So what gives? A good big ’un will beat a good small ’un, basically. The giant created by the merger of Dixons and Carphone has a far greater array and depth of gadgetry and services than Argos can aspire to.

The City partly anticipated yesterday’s bad news from Argos because Home Retail revealed in March that like-for-like sales fell 5 per cent in the eight weeks to the end of February.

Home Retail chief executive John Walden is also not signalling a quick end to the difficult trading at the subsidiary, saying sales will remain challenging in the first trading half before recovering in the second.

There is some good news for Home Retail. Same-store sales at its Homebase DIY chain rose 5.4 per cent in the latest quarter, showing that at least that business has continued to make hay while the sun shines.

Argos is also a couple of years into a five-year restructuring which is introducing newly-designed shops and iPads for ordering products instead of catalogues, for which Walden has high hopes.

However, there still remain sceptics out there. Some still question whether Argos’s initiatives will improve profits beyond the natural uplift from a current improving economic outlook.

Argos is going digital. But the jury still remains out.

Signals are mixed

IF NETWORK Rail (NR) was a signal box, you would not currently want to be on the train. The group, beset by the threat of national rail strikes and criticised for causing passenger chaos during engineering works, has seen its profits more than halve to £506 million in its latest trading year from £1.35 billion in 2013-14.

Meanwhile, debts have jumped to £37.76bn from just under £33bn.

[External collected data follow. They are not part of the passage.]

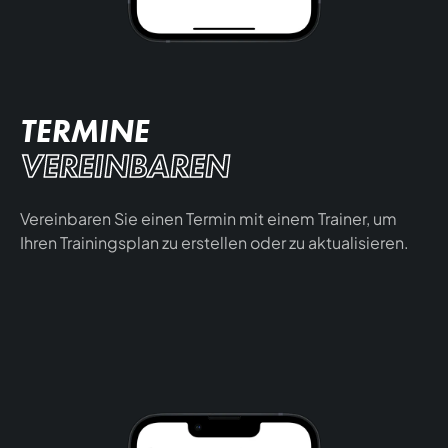
TERMINE
VEREINBAREN
Vereinbaren Sie einen Termin mit einem Trainer, um
Ihren Trainingsplan zu erstellen oder zu aktualisieren.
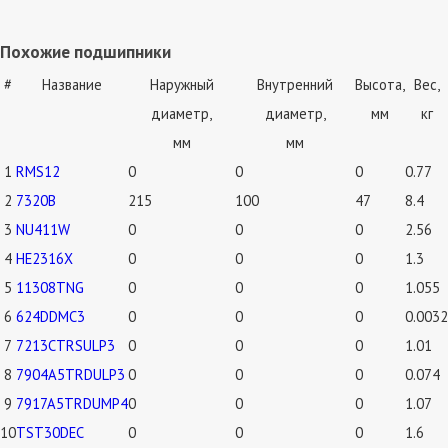
Похожие подшипники
#
Название
Наружный
Внутренний
Высота,
Вес,
диаметр,
диаметр,
мм
кг
мм
мм
1
RMS12
0
0
0
0.77
2
7320B
215
100
47
8.4
3
NU411W
0
0
0
2.56
4
HE2316X
0
0
0
1.3
5
11308TNG
0
0
0
1.055
6
624DDMC3
0
0
0
0.0032
7
7213CTRSULP3
0
0
0
1.01
8
7904A5TRDULP3
0
0
0
0.074
9
7917A5TRDUMP4
0
0
0
1.07
10
TST30DEC
0
0
0
1.6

And, as things look worse financially, it does not seem to many passengers and train operating companies to be getting any better on the operational side.

Network Rail has been lambasted by rail regulators for poor punctuality and reliability, with routes like Southern, Thameslink and Scotland singled out.

The Office of Road and Rail says NR’s overall trains-on-time figure was 89.6 per cent – nearly 3 per cent lower than its target of 92.5 per cent.

It is hardly a glowing performance for the not-for-dividends company that took over the running of Britain’s rails, signalling and the vast majority of the stations when Railtrack shuffled off its bankrupt coil in 2002.

To be fair to NR, it is throwing money at the problems as the numbers of passengers using Britain’s rail system soar. Spending on the network is double five years ago, and includes £2.9bn a year on replacing track and infrastructure.

This sociological phenomenon of far greater use of the train network is unlikely to change in the foreseeable future so it is difficult to see an easy way out of the challenges the organisation faces.

It is a hard slog. In many ways, the business appears to be running fast to stand still.